# EXERCISE
Leave out every picture and set down, exactly, the lines below from the one holding "nts the arts and craft" up to and including the one holding "11/02/2025, 10:30".

Saved entries
☆ ☆ ☆
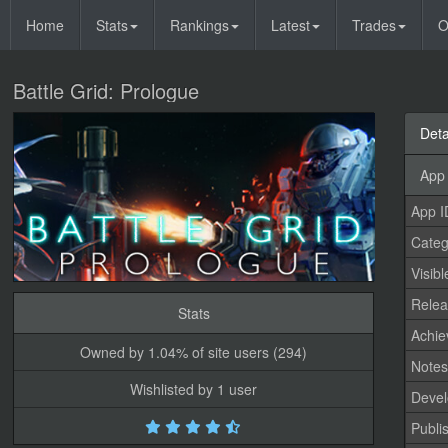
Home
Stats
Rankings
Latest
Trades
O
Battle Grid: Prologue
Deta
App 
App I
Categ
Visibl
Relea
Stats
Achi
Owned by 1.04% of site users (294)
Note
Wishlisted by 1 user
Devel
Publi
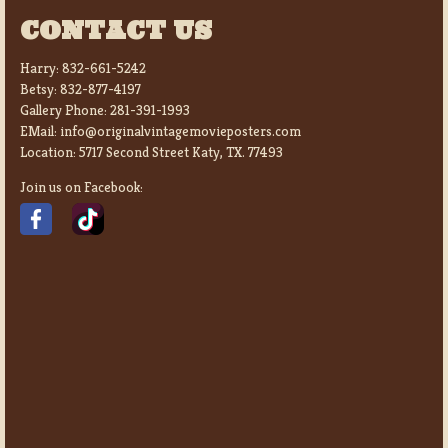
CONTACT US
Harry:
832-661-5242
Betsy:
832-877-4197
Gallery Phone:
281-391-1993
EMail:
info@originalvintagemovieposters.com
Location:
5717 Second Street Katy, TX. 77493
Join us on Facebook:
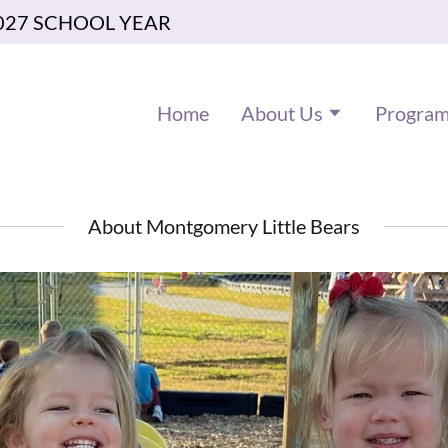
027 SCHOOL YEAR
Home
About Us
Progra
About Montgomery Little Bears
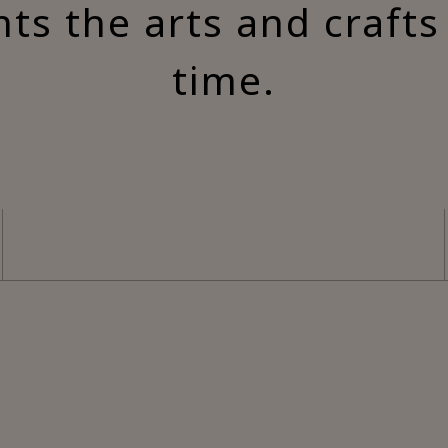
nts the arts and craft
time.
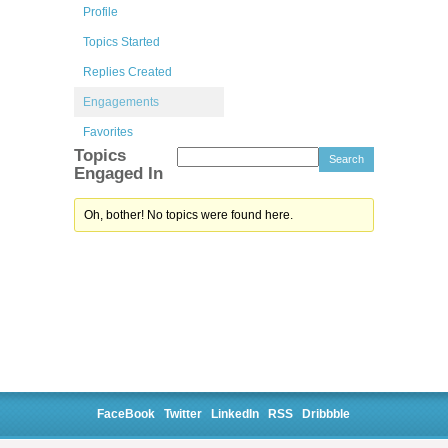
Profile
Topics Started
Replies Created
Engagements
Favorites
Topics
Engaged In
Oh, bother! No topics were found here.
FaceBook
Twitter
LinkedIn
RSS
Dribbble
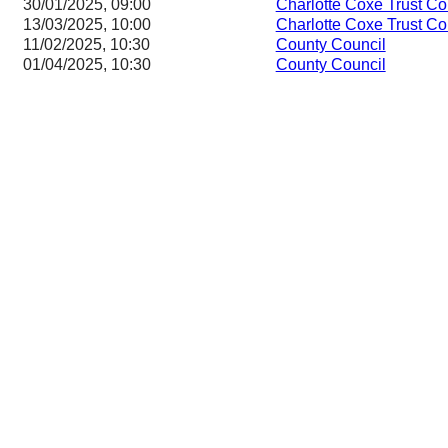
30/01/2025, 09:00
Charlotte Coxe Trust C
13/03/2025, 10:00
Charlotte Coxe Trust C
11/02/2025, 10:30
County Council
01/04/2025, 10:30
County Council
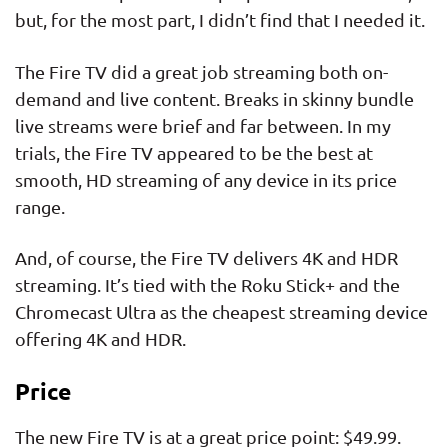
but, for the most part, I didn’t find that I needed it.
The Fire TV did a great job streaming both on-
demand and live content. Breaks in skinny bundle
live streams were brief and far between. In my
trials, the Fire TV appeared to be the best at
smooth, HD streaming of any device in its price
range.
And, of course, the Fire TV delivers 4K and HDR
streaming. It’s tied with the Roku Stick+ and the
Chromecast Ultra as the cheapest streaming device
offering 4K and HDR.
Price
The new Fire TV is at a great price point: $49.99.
☆ ☆ ☆
# EXERCISE ANSWER
nts the arts and craft
time.
Profile
Topics Started
Replies Created
Engagements
Favorites
Topics
Engaged In
Oh, bother! No topics were found here.
FaceBook
Twitter
LinkedIn
RSS
Dribbble
30/01/2025, 09:00
Charlotte Coxe Trust C
13/03/2025, 10:00
Charlotte Coxe Trust C
11/02/2025, 10:30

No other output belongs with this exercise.